Provided information:
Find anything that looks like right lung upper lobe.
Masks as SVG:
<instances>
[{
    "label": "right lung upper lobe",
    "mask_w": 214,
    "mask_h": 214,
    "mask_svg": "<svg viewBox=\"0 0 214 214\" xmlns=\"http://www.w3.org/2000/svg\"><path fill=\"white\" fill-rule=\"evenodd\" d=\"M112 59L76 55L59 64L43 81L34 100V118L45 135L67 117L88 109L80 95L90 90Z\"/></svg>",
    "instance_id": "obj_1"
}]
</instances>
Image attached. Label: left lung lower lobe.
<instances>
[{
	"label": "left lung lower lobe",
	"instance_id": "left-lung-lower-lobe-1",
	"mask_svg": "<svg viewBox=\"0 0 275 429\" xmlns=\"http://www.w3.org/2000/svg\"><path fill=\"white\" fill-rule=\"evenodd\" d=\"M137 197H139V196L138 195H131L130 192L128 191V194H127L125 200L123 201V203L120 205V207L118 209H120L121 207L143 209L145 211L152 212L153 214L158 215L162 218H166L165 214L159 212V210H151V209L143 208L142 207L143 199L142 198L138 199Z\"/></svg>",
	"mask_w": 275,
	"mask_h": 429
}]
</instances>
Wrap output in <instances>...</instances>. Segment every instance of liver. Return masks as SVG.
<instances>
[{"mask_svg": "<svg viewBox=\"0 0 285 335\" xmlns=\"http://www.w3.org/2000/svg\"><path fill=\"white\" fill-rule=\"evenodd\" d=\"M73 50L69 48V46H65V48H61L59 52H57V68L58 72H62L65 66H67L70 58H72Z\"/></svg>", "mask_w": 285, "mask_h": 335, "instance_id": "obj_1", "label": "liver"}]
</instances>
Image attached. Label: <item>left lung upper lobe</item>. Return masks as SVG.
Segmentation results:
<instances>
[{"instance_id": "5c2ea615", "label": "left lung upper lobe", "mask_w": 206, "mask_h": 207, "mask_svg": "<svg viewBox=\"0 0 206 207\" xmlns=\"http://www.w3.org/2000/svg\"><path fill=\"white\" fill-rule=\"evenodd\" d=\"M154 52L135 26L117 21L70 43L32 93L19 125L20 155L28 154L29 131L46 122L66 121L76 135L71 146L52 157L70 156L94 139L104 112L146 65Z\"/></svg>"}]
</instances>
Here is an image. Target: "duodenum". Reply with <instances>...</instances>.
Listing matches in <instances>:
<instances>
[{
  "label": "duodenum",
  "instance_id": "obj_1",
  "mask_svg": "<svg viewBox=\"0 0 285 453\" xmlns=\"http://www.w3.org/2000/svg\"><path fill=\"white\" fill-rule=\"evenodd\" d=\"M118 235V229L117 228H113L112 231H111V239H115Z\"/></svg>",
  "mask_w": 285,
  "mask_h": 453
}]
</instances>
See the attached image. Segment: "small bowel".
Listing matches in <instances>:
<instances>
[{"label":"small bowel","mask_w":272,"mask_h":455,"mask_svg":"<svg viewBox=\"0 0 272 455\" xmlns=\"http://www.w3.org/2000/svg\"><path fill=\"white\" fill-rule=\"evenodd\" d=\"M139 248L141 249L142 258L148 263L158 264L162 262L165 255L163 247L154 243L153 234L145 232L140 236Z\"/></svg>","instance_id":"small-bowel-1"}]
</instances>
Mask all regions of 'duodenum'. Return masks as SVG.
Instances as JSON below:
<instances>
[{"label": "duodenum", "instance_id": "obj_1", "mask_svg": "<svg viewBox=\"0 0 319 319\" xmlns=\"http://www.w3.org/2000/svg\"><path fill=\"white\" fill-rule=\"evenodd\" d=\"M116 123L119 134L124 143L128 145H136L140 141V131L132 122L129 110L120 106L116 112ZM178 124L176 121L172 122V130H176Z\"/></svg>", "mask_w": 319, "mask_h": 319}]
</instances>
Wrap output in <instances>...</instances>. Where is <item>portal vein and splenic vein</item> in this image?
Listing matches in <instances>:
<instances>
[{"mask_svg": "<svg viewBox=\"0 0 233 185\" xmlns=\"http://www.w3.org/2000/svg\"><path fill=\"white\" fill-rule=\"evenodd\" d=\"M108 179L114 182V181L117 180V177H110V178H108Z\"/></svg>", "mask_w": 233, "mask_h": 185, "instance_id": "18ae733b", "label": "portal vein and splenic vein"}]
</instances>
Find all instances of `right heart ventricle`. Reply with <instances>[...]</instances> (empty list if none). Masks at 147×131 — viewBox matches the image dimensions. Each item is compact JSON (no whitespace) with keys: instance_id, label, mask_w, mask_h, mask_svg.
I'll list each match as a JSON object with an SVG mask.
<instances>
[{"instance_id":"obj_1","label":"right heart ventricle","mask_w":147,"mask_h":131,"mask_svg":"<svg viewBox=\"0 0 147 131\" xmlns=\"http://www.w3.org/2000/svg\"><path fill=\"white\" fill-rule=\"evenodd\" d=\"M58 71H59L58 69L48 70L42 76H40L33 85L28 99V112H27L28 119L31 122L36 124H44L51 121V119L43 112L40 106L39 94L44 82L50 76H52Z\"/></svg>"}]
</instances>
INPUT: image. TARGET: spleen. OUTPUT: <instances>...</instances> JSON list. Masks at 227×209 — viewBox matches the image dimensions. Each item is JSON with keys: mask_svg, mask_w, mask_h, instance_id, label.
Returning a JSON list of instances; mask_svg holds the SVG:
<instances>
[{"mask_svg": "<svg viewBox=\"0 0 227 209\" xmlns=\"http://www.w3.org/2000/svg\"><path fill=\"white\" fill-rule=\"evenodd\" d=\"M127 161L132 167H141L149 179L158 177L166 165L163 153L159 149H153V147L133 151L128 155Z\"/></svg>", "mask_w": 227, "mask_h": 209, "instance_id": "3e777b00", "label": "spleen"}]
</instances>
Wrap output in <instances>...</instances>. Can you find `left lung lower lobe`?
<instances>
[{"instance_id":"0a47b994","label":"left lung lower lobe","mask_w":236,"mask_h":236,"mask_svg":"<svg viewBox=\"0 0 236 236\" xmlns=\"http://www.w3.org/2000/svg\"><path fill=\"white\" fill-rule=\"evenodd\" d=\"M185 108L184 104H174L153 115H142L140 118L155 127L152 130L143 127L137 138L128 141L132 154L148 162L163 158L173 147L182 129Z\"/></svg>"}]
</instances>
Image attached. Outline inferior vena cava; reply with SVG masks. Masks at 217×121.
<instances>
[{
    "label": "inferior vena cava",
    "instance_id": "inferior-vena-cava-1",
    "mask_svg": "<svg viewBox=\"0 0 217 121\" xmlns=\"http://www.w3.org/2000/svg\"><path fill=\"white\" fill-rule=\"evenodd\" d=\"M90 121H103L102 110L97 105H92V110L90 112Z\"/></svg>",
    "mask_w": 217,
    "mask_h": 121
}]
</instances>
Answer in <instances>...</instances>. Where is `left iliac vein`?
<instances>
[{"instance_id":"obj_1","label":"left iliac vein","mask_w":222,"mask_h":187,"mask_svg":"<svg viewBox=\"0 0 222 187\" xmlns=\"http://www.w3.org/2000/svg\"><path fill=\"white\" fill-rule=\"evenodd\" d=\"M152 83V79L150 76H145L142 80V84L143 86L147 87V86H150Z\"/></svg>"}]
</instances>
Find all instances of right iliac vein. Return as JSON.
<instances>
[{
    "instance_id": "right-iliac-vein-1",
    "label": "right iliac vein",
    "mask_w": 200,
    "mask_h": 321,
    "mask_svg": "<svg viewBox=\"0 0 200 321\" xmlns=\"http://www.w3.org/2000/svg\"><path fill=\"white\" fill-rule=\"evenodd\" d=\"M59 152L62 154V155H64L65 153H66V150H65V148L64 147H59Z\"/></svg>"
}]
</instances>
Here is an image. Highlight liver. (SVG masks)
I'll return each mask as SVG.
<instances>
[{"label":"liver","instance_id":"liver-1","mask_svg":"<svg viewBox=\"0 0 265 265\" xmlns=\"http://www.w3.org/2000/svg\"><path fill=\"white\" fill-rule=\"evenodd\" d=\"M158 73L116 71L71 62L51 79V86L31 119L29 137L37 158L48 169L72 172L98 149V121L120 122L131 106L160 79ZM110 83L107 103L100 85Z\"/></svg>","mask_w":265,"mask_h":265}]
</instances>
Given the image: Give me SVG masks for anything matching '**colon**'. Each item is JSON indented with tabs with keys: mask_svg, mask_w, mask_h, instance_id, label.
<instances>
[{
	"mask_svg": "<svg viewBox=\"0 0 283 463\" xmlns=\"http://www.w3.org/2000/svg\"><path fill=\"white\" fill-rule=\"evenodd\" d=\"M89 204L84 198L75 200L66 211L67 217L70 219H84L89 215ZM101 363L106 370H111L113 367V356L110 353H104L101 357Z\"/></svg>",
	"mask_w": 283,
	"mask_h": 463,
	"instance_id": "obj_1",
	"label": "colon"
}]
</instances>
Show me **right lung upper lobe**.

Task to complete: In the listing above, find the line containing "Given the image: Give", then reproduce it and each line after it through the end, exactly and with nothing added.

Exercise answer:
Given the image: Give me SVG masks for anything matching '**colon**'. Each item is JSON indented with tabs with keys: mask_svg, mask_w, mask_h, instance_id, label.
<instances>
[{
	"mask_svg": "<svg viewBox=\"0 0 283 463\" xmlns=\"http://www.w3.org/2000/svg\"><path fill=\"white\" fill-rule=\"evenodd\" d=\"M89 204L84 198L75 200L66 211L67 217L70 219H84L89 215ZM101 363L106 370H111L113 367V356L110 353H104L101 357Z\"/></svg>",
	"mask_w": 283,
	"mask_h": 463,
	"instance_id": "obj_1",
	"label": "colon"
}]
</instances>
Show me **right lung upper lobe**.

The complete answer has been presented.